Chapitre 8
Le repas se passa relativement bien, Elizabeth surveillant ses sœurs avec l'aide de son cousin et de son père. Il n'y eut pour une fois pas de débordements, y compris de la part de sa mère, ce qui fut un grand réconfort pour elle. Au moment où les jeunes filles commencèrent à montrer leurs talents, Elizabeth regarda son amie. Emma soupira et se leva avec grâce avant de tendre la main à Elizabeth en disant :
« J'accepte de jouer mais vous vous devriez chanter. D'après Miss Lucas et Jane, vous avez une voix magnifique. »
Cette dernière soupira et suivit son amie jusqu'au piano, elle pouvait bien faire cela. Elles s'installèrent et Elisabeth fut soulagée de voir qu'elle connaissait très bien la partition choisie par Emma. À la surprise de Miss Bingley, les deux jeunes filles s'accordèrent à merveille et enchantèrent leur auditoire car, si Elizabeth n'avait pas assez travaillé son piano, pour le chant, c'était tout autre et elle était très douée. Une fois qu'elles eurent fini, elles laissèrent la place à d'autres jeunes filles.
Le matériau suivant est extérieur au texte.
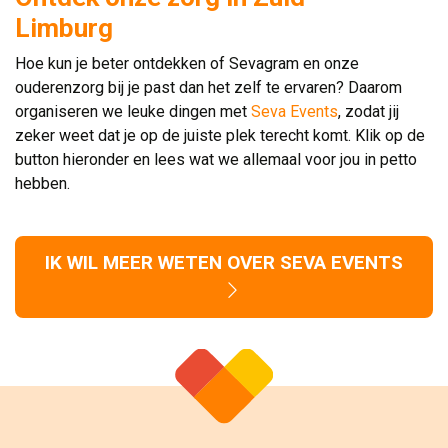
Limburg
Hoe kun je beter ontdekken of Sevagram en onze
ouderenzorg bij je past dan het zelf te ervaren? Daarom
organiseren we leuke dingen met
Seva Events
, zodat jij
zeker weet dat je op de juiste plek terecht komt. Klik op de
button hieronder en lees wat we allemaal voor jou in petto
hebben.
IK WIL MEER WETEN OVER SEVA EVENTS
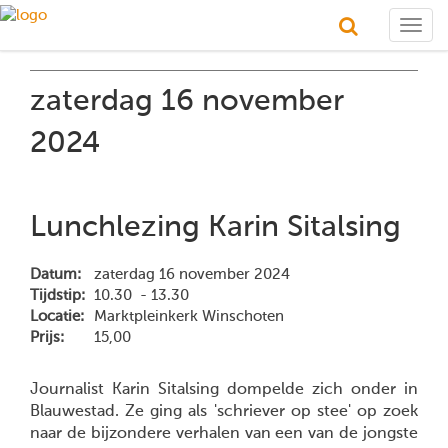
Togg
navig
zaterdag 16 november
2024
Lunchlezing Karin Sitalsing
Datum:
zaterdag 16 november 2024
Tijdstip:
10.30 - 13.30
Locatie:
Marktpleinkerk Winschoten
Prijs:
15,00
Journalist Karin Sitalsing dompelde zich onder in
Blauwestad. Ze ging als 'schriever op stee' op zoek
naar de bijzondere verhalen van een van de jongste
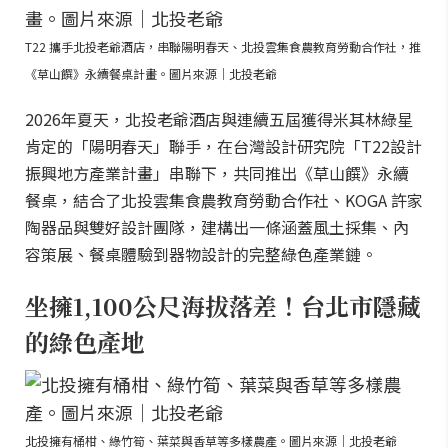
T22 攜手北投老爺酒店，串聯陽明春天、北投雲集食農教育勞動合作社，推
《草山饌》永續餐桌計畫。圖片來源｜北投老爺
2026年夏天，北投老爺酒店與連續五屆獲得米其林綠星
肯定的「陽明春天」聯手，在台灣設計研究院「T22設計
振興地方產業計畫」串聯下，共同推出《草山饌》永續
餐桌，結合了北投雲集食農教育勞動合作社、KOGA 許家
陶器品與雙好設計團隊，建構出一條涵蓋風土採集、內
容策展、餐桌體驗到器物設計的完整綠色產業鏈。
坐擁1,100公尺海拔落差！台北市隱藏
的綠色產地
北投擁有桶柑、綠竹筍、葉菜與香草等多樣農產。圖片來源｜北投老爺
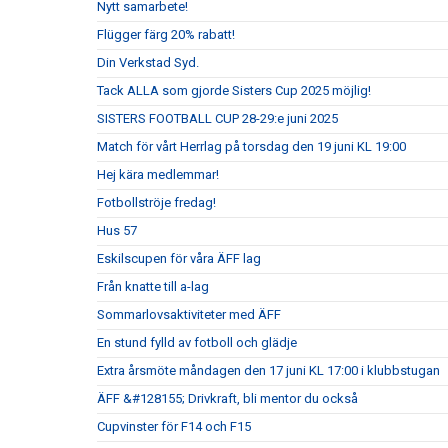
Nytt samarbete!
Flügger färg 20% rabatt!
Din Verkstad Syd.
Tack ALLA som gjorde Sisters Cup 2025 möjlig!
SISTERS FOOTBALL CUP 28-29:e juni 2025
Match för vårt Herrlag på torsdag den 19 juni KL 19:00
Hej kära medlemmar!
Fotbollströje fredag!
Hus 57
Eskilscupen för våra ÄFF lag
Från knatte till a-lag
Sommarlovsaktiviteter med ÄFF
En stund fylld av fotboll och glädje
Extra årsmöte måndagen den 17 juni KL 17:00 i klubbstugan
ÄFF &#128155; Drivkraft, bli mentor du också
Cupvinster för F14 och F15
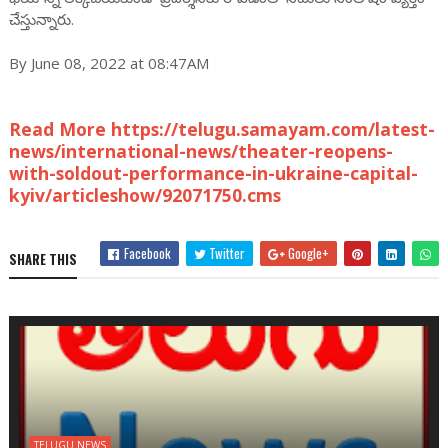
చేస్తున్నారు.
By June 08, 2022 at 08:47AM
Read More https://telugu.samayam.com/latest-
news/international-news/theater-reopens-
with-soldout-performance-in-ukraine-capital-
kyiv/articleshow/92071750.cms
Facebook
Twitter
Google+
SHARE THIS
TELUGU NEWS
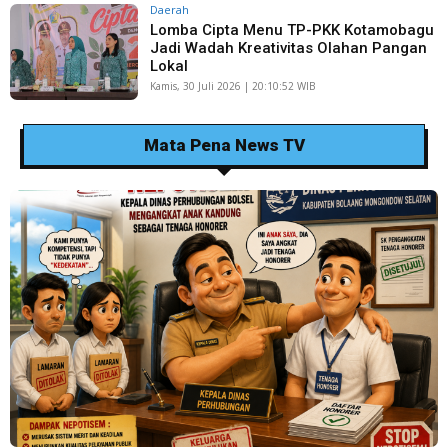
Daerah
Lomba Cipta Menu TP-PKK Kotamobagu
Jadi Wadah Kreativitas Olahan Pangan
Lokal
Kamis, 30 Juli 2026 | 20:10:52 WIB
Mata Pena News TV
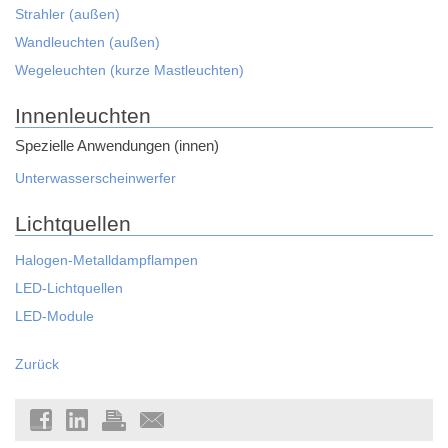
Strahler (außen)
Wandleuchten (außen)
Wegeleuchten (kurze Mastleuchten)
Innenleuchten
Spezielle Anwendungen (innen)
Unterwasserscheinwerfer
Lichtquellen
Halogen-Metalldampflampen
LED-Lichtquellen
LED-Module
Zurück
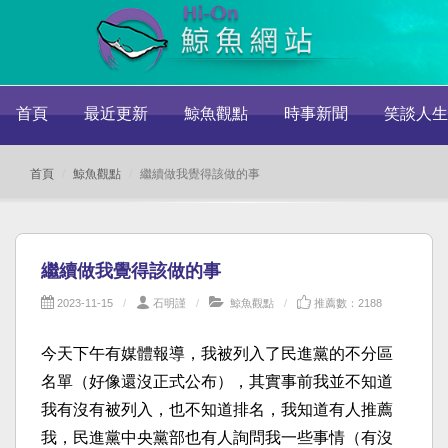
首頁
最近更新
鯨魚觀點
時事新聞
笑談人生
首頁
鯨魚觀點
繼續做我覺得該做的事
繼續做我覺得該做的事
2023-11-15
石明謹
鯨魚觀點
推薦數：2188
今天下午有媒體報導，我被列入了民進黨的不分區
名單（好像還沒正式公布），其實事前我並不知道
我有沒有被列入，也不知道排名，我知道有人推薦
我，民進黨中央黨部也有人詢問我一些事情（有沒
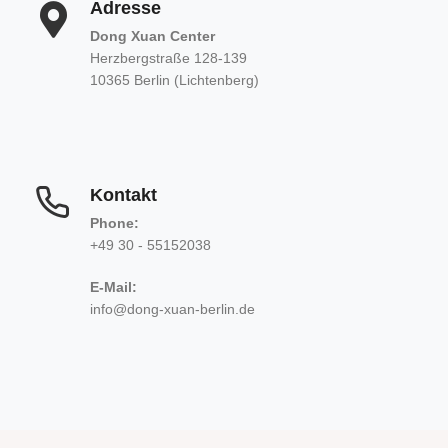
Adresse
Dong Xuan Center
Herzbergstraße 128-139
10365 Berlin (Lichtenberg)
Kontakt
Phone:
+49 30 - 55152038
E-Mail:
info@dong-xuan-berlin.de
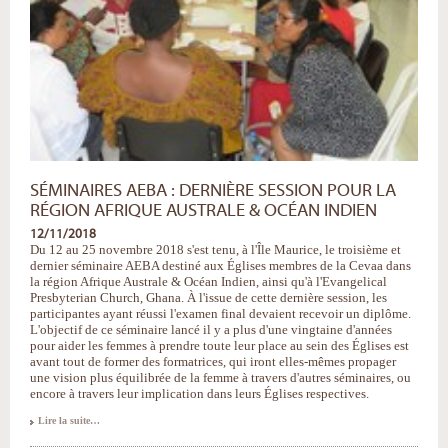
SÉMINAIRES AEBA : DERNIÈRE SESSION POUR LA
RÉGION AFRIQUE AUSTRALE & OCÉAN INDIEN
12/11/2018
Du 12 au 25 novembre 2018 s'est tenu, à l'Île Maurice, le troisième et
dernier séminaire AEBA destiné aux Églises membres de la Cevaa dans
la région Afrique Australe & Océan Indien, ainsi qu'à l'Evangelical
Presbyterian Church, Ghana. À l'issue de cette dernière session, les
participantes ayant réussi l'examen final devaient recevoir un diplôme.
L'objectif de ce séminaire lancé il y a plus d'une vingtaine d'années
pour aider les femmes à prendre toute leur place au sein des Églises est
avant tout de former des formatrices, qui iront elles-mêmes propager
une vision plus équilibrée de la femme à travers d'autres séminaires, ou
encore à travers leur implication dans leurs Églises respectives.
Séminaires
Lire la suite…
AEBA
:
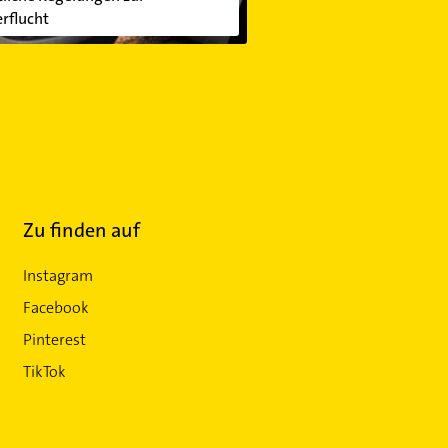
rflucht
Zu finden auf
Instagram
Facebook
Pinterest
TikTok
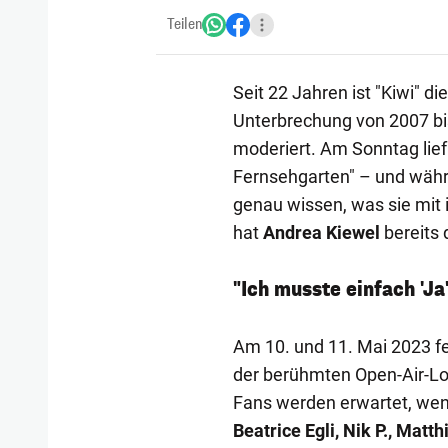
Teilen
Seit 22 Jahren ist "Kiwi" 
Unterbrechung von 2007 bi
moderiert. Am Sonntag lief
Fernsehgarten" – und währ
genau wissen, was sie mit 
hat
Andrea Kiewel
bereits 
"Ich musste einfach 'Ja'
Am 10. und 11. Mai 2023 fe
der berühmten Open-Air-Lo
Fans werden erwartet, wen
Beatrice Egli, Nik P., Matt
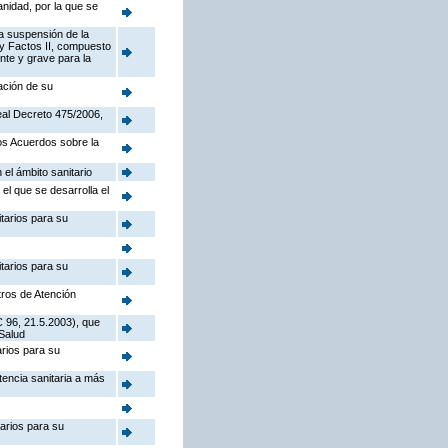
anidad, por la que se
la suspensión de la
 y Factos II, compuesto
nte y grave para la
eación de su
Real Decreto 475/2006,
los Acuerdos sobre la
 el ámbito sanitario
el que se desarrolla el
tarios para su
tarios para su
tros de Atención
C 96, 21.5.2003), que
Salud
arios para su
tencia sanitaria a más
tarios para su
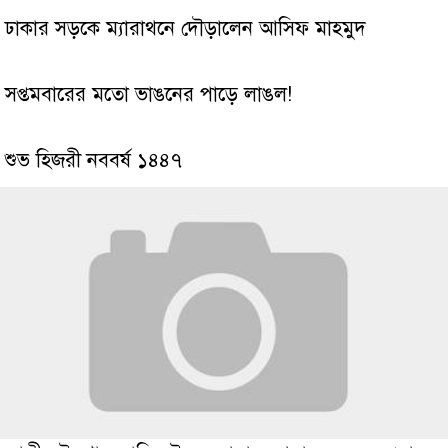
ঢাকার সড়কে ম্যারাথনে দৌড়ালেন আসিফ মাহমুদ
সপ্তমবারের মতো ভাঙনের পাড়ে লাঙল!
শুভ হিজরী নববর্ষ ১৪৪৭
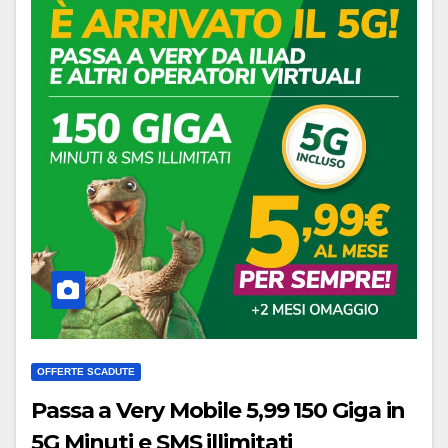
OFFERTE SCADUTE
Passa a Very Mobile 5,99 150 Giga in
5G Minuti e SMS illimitati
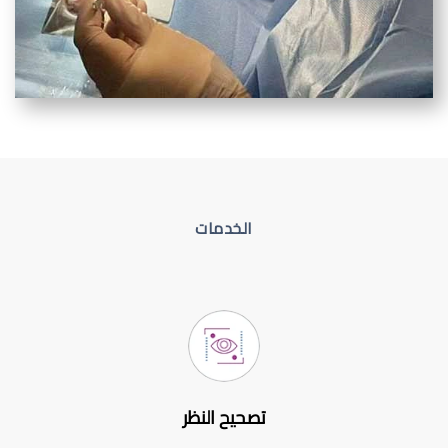
الخدمات
تصحيح النظر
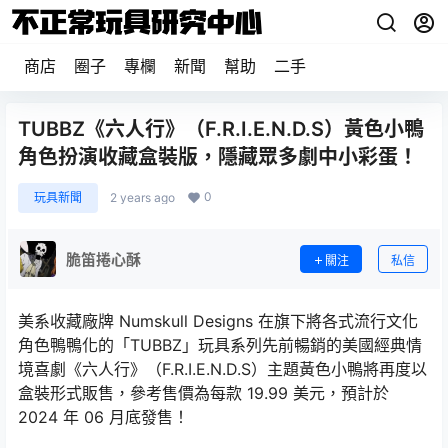
商店
圈子
專欄
新聞
幫助
二手
TUBBZ《六人行》（F.R.I.E.N.D.S）黃色小鴨
角色扮演收藏盒裝版，隱藏眾多劇中小彩蛋！
0
玩具新聞
2 years ago
脆笛捲心酥
關注
私信
美系收藏廠牌 Numskull Designs 在旗下將各式流行文化
角色鴨鴨化的「TUBBZ」玩具系列先前暢銷的美國經典情
境喜劇《六人行》（F.R.I.E.N.D.S）主題黃色小鴨將再度以
盒裝形式販售，參考售價為每款 19.99 美元，預計於
2024 年 06 月底發售！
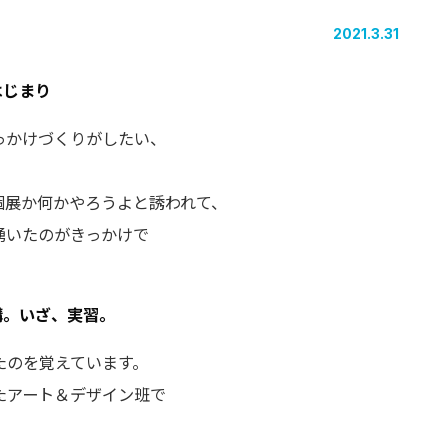
2021.3.31
はじまり
っかけづくりがしたい、
。
個展か何かやろうよと誘われて、
湧いたのがきっかけで
講。いざ、実習。
たのを覚えています。
たアート＆デザイン班で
Emma se tourna vers son amie et lui dit :
« Pourquoi avoir caché votre don pour le chant ?
— Parce qu'il n'est pas associé à la passion pour la musique. Je ne suis pas assez douée au piano pour pouvoir me donner en spectacle. Mais il est vrai qu'être accompagnée par une personne aussi talentueuse que vous aide à mettre en avant ce goût pour le chant. »
Emma sourit à son amie et elles se rassirent toutes deux à leur place. Emma avait un peu peur de pousser un peu loin son avantage et de compromettre la demande de son frère, mais elle voulait savoir :
« Elizabeth, pensez-vous que vous pourriez accorder une danse à mon frère s'il vous le demande ? »
Elizabeth réfléchit puis dit :
« Oui je pense que ce serait envisageable. Mais il faut qu'il en fasse la demande et je sais qu'il n'aime pas particulièrement cette activité
— Oui, la danse n'est certes pas son loisir favori, mais je pense qu'il en est de même pour votre cousin.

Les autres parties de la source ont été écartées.